Making a transparent flexible material of silk and nanotubes

Making a transparent flexible material of silk and nanotubes

6 years ago
Anonymous $yysEBM5EYi

https://phys.org/news/2018-10-transparent-flexible-material-silk-nanotubes.html

"Silk is a very interesting material. It is made of natural fibers that humans have been using for thousands of years to make high quality textiles, but we as engineers have recently started to appreciate silk's potential for many emerging applications such as flexible bioelectronics due to its unique biocompatibility, biodegradability and mechanical flexibility," noted Mostafa Bedewy, assistant professor of industrial engineering at the Swanson School and lead author of the paper. "The issue is that if we want to use silk for such applications, we don't want it to be in the form of fibers. Rather, we want to regenerate silk proteins, called fibroins, in the form of films that exhibit desired optical, mechanical and chemical properties."

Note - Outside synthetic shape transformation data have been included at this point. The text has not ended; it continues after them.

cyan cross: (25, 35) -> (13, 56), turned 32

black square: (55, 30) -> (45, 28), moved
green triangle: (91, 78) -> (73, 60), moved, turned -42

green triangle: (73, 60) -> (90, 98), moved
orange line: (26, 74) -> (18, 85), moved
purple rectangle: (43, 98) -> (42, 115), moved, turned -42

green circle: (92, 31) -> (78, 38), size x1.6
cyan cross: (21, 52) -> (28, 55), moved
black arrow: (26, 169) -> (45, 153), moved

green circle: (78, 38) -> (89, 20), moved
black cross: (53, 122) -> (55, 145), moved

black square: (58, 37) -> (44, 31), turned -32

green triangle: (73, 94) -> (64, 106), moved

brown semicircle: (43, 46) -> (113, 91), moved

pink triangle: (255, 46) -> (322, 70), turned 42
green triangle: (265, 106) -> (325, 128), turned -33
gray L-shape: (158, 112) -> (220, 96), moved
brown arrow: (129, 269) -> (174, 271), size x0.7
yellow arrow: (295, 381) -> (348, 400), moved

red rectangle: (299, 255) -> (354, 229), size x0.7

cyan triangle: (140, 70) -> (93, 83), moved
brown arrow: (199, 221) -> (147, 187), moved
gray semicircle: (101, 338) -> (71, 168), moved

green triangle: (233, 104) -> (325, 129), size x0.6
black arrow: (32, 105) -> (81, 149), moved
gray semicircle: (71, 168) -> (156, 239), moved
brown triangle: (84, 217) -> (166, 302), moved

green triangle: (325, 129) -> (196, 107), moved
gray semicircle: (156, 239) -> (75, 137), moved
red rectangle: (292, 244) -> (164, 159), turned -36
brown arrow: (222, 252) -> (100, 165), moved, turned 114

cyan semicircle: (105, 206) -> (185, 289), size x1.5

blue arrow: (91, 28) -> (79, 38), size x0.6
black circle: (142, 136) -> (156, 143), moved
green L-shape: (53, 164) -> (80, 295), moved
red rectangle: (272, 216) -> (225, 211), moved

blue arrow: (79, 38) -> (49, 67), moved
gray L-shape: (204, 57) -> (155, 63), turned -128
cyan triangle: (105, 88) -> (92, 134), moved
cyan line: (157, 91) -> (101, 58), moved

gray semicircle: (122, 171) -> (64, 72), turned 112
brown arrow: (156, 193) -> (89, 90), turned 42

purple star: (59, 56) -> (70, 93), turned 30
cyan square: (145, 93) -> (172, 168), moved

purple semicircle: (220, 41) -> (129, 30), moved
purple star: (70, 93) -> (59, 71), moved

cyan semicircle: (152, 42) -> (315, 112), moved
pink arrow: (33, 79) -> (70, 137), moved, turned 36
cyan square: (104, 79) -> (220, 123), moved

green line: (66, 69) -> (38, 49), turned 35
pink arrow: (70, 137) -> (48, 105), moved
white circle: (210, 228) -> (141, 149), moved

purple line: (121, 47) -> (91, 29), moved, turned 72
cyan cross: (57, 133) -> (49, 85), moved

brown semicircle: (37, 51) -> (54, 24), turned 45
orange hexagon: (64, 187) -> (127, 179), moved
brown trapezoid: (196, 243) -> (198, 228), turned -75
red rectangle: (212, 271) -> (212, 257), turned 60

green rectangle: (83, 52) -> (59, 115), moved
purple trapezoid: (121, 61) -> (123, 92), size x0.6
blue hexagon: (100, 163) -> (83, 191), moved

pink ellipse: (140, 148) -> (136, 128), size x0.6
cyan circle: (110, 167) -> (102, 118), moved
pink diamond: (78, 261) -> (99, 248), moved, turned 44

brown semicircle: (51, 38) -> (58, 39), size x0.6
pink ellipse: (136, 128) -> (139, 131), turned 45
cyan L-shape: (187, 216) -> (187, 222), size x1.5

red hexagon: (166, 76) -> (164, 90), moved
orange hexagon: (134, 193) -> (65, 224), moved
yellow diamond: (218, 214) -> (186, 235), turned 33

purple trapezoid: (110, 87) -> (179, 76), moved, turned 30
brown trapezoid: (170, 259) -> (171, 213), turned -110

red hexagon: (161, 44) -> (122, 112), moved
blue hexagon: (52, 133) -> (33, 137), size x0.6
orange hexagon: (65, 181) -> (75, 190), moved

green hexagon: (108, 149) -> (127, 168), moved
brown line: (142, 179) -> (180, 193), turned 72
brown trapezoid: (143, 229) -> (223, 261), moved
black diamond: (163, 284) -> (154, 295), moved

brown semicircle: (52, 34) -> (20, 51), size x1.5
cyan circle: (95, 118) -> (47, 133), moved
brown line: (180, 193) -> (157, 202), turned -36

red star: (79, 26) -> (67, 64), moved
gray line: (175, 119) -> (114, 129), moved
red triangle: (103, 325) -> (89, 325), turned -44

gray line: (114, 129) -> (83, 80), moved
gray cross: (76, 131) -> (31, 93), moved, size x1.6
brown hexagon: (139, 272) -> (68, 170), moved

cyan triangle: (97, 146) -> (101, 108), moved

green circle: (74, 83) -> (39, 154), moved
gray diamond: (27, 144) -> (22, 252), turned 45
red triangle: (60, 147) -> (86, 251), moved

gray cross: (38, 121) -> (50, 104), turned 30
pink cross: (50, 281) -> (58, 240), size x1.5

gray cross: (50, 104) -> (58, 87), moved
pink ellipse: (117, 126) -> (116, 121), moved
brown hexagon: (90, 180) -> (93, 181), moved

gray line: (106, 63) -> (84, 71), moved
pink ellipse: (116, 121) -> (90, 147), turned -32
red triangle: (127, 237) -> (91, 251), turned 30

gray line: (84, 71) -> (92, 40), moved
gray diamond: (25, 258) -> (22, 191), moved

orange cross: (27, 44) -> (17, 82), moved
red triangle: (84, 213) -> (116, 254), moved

As explained by the authors in the video below, these regenerated silk fibroins (RSFs) however typically are chemically unstable in water and suffer from inferior mechanical properties, owing to the difficulty in precisely controlling the molecular structure of the fibroin proteins in RSF films. Bedewy and his NanoProduct Lab group, which also work extensively on carbon nanotubes (CNTs), thought that perhaps the molecular interactions between nanotubes and fibroins could enable "tuning" the structure of RSF proteins.